Data were randomly split into a training set that included 70% of the observations (N=25) and a test set that included 30% of the observations (N=11). A series of k-means cluster analyses were conducted on the training data specifying k=1-9 clusters, using Euclidean distance. The variance in the clustering variables that was accounted for by the clusters (r-square) was plotted for each of the nine cluster solutions in an elbow curve to provide guidance for choosing the number of clusters to interpret.
Figure 1. Elbow curve of r-square values for the nine cluster solutions
The elbow curve was inconclusive, suggesting that the 2, 3, 4, 7 and 8-cluster solutions might be interpreted. The results below are for an interpretation of the 4-cluster solution.
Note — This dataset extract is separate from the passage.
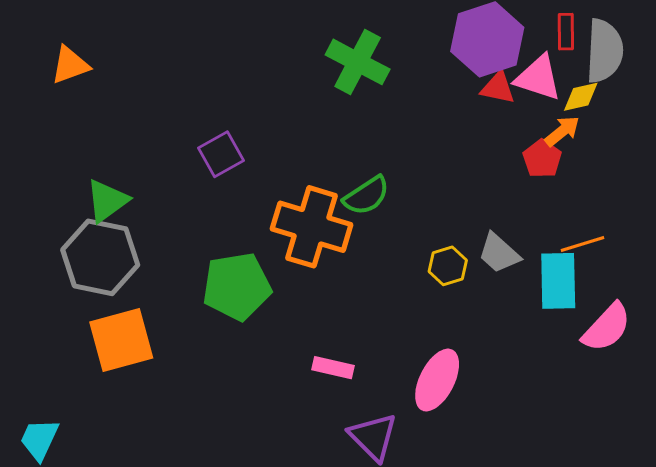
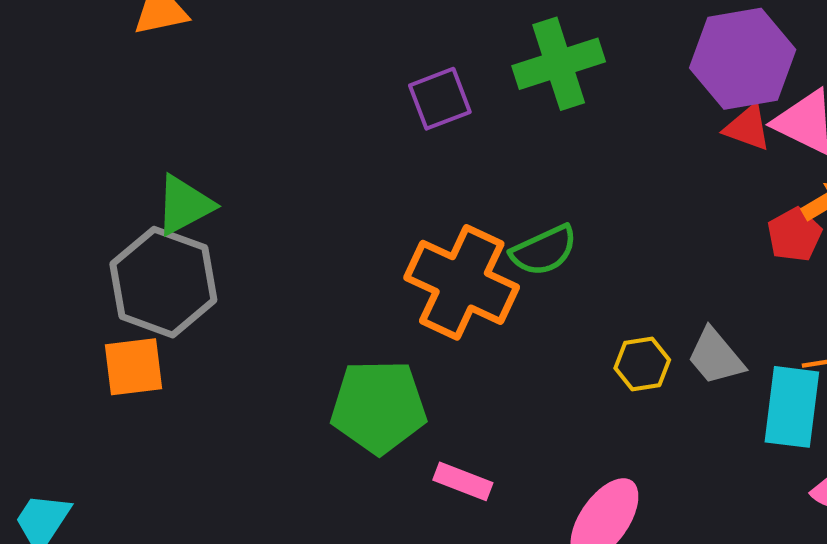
green cross: (358, 62) -> (559, 64), turned 36
purple square: (221, 154) -> (440, 99), moved
green pentagon: (237, 286) -> (379, 407), moved
orange square: (121, 340) -> (133, 367), moved, size x0.7

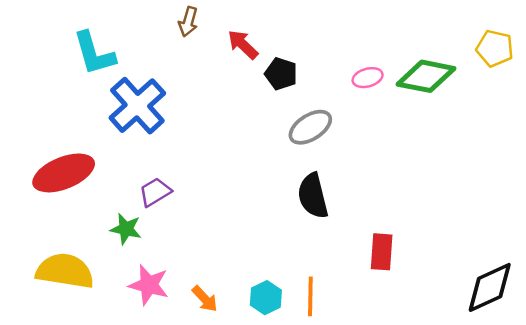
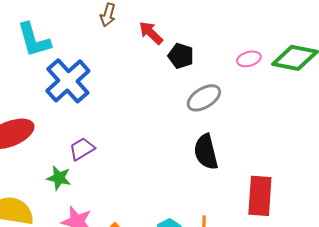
red rectangle: (382, 252) -> (260, 196), size x1.4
Canonical discriminant analyses was used to reduce the 13 clustering variable down a few variables that accounted for most of the variance in the clustering variables. A scatterplot of the first two canonical variables by cluster (Figure 2 shown below) indicated that the observations in clusters 3 and 4 were densely packed with relatively low within cluster variance, and did not overlap with the other clusters. Cluster 2 was generally distinct, but the observations had greater spread suggesting higher within cluster variance. Observations in cluster 1 were spread out more than the other clusters, showing high within cluster variance. The results of this plot suggest that the best cluster solution may have fewer than 4 clusters, so it will be especially important to also evaluate the cluster solutions with fewer than 4 clusters.
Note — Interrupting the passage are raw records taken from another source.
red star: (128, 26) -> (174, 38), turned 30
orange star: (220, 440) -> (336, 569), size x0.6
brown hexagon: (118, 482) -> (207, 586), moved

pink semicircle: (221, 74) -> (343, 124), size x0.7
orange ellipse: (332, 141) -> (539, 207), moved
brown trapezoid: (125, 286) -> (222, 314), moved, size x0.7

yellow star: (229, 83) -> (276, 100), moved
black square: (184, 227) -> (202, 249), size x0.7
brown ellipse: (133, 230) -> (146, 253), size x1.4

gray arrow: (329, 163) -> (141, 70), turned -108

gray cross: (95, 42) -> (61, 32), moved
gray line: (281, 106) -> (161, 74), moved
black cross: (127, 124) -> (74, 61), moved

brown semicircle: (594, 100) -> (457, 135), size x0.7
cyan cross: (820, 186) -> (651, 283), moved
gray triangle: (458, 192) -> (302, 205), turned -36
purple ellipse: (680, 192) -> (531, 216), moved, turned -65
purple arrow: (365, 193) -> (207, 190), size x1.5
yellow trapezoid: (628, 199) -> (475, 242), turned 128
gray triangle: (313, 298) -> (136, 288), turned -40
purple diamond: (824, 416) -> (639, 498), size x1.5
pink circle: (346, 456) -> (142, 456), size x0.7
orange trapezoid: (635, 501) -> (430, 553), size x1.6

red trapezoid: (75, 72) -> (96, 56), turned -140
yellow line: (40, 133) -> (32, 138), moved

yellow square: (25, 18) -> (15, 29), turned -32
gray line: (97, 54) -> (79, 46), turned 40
Figure 2. Plot of the first two canonical variables for the clustering variables by cluster.
The means on the clustering variables showed that, compared to the other clusters, indicators in cluster 3 had moderate levels on the clustering variables. They had a relatively low probability of employ rate (total employee age +15, but moderate levels of HIV rate (ages 15-49) and suicide rate age adjusted per 100,000. They also appeared to have fairly low levels of female employ rate (female employees age +15), armed forces rate, oil consumption per capita (tonnes per year and person) and breast cancer new cases per 100,000 female residents. With the exception of polity score, income per person, breast cancer new cases per 100,000 female residents, oil consumption per capita (tonnes per year and person, electricity consumption per person (kWh) and HIV rate (ages 15-49) cluster 2 had higher levels on the clustering variables compared to cluster 3, but moderate compared to clusters 1 and 4. On the other hand, cluster 4 included the most significant indicators. Indicators in cluster four had the highest likelihood of having a high alcohol consumption per adult (age +15), a very high likelihood of having a high oil consumption per capita (tonnes per year and person), more life expectancy at birth (years) and more oil consumption per capita (tonnes per year and person) compared to the other clusters. Cluster 2 appeared to include the least significant indicators. Compared to indicators in the other clusters, they were least likely to have a high polity score, and had the lowest CO2 emission, and armed and forces rate. They also had the lowest levels of female employ rate (female employees age +15), and lower employ rate (total employees age +15) and lower life expectancy at birth (years).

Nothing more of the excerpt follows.